O comércio de café na África Oriental é amplo e complexo, com modelos geralmente variando de país para país. No entanto, o comércio direto de cafés especiais é muito menos comum do que outros sistemas.
Mette-Marie Hansen é diretora administrativa da Kenyacof (Sucafina Quênia). Ela diz que o comércio direto é em grande parte um conceito auto explicativo: refere-se ao comércio direto de café entre compradores em mercados consumidores de café (torradores) e produtores, sem fatores intervenientes ou intermediários.
No entanto, o uso de intermediários é de longe a abordagem mais comum na África Oriental. Embora esse modelo enfrente críticas, Mette-Marie explica que esses intermediários muitas vezes agregam valor e experiência ao processo comercial.
Segundo ela, “os intermediários supervisionam o financiamento dos produtores ao longo do ciclo da cultura, oferecem aconselhamento agronômico com base em observações e medições, além de cuidar de todos os preparativos de exportação, embalagem, controle de qualidade, documentação e execução geral dos embarques”.
Ela acrescenta que isso não significa necessariamente que a relação entre o produtor e o torrador seja menos direta. “Eles estão apenas terceirizando alguns dos detalhes necessários para enviar e desembarcar o produto”, diz.
Etiópia
A Etiópia tem dois métodos distintos de comercialização de café: o Ethiopian Commodity Exchange (ECX) e o sistema de integração vertical.

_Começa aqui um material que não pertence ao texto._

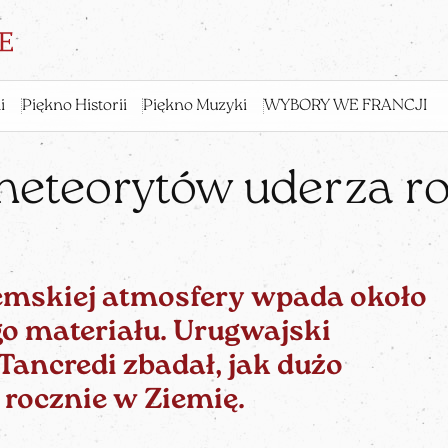
i
Piękno Historii
Piękno Muzyki
WYBORY WE FRANCJI
meteorytów uderza ro
emskiej atmosfery wpada około
go
materiału. Urugwajski
ancredi zbadał, jak dużo
rocznie w Ziemię.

A ECX foi criada em 2008 para facilitar o comércio de várias commodities, incluindo café. Embora tenha apoiadores e detratores, o sistema é funcional e popular para o comércio de cafés tradicionais.
A plataforma reúne o governo, os atores do mercado e os membros da ECX em um só lugar, onde eles podem fazer negócios com o apoio de um preço mínimo e transparência, além do benefício de pagamentos eletrônicos instantâneos.
Para os agricultores, há menos risco de inadimplência dos contratos, enquanto para os compradores há a garantia de fornecimento consistente. A ECX ainda fornece armazenamento e transporte para o café, aliviando significativamente os custos aos produtores.
A integração vertical, por sua vez, é a abordagem do país para o comércio direto. Foi legitimado pela ECX em 2017, após pressão dos exportadores de cafés especiais. Como eles podem manusear seu próprio produto e supervisionar o controle de qualidade e a classificação, os compradores que usam o modelo geralmente têm menos preocupações, enquanto os agricultores têm o poder de realizar acordos de preços antecipadamente.
Há um problema, no entanto: a integração vertical não se beneficia do sistema de pagamento imediato habilitado pelo ECX, o que significa que os agricultores ainda podem acabar esperando um pouco para receber os valores referentes às negociações.
Burundi
Por muitos anos, as exportações de café do Burundi estiveram sob o controle total do governo. Foi somente em 1991 que o sistema passou para os leilões, onde o governo continuou a fixar o preço mínimo.
No entanto, em 2008 o comércio direto tornou-se possível e produtores e exportadores finalmente ganharam mais controle sobre o processo. Hoje, os compradores ainda podem optar por comprar por meio de leilões facilitados pelo governo ou negociar diretamente.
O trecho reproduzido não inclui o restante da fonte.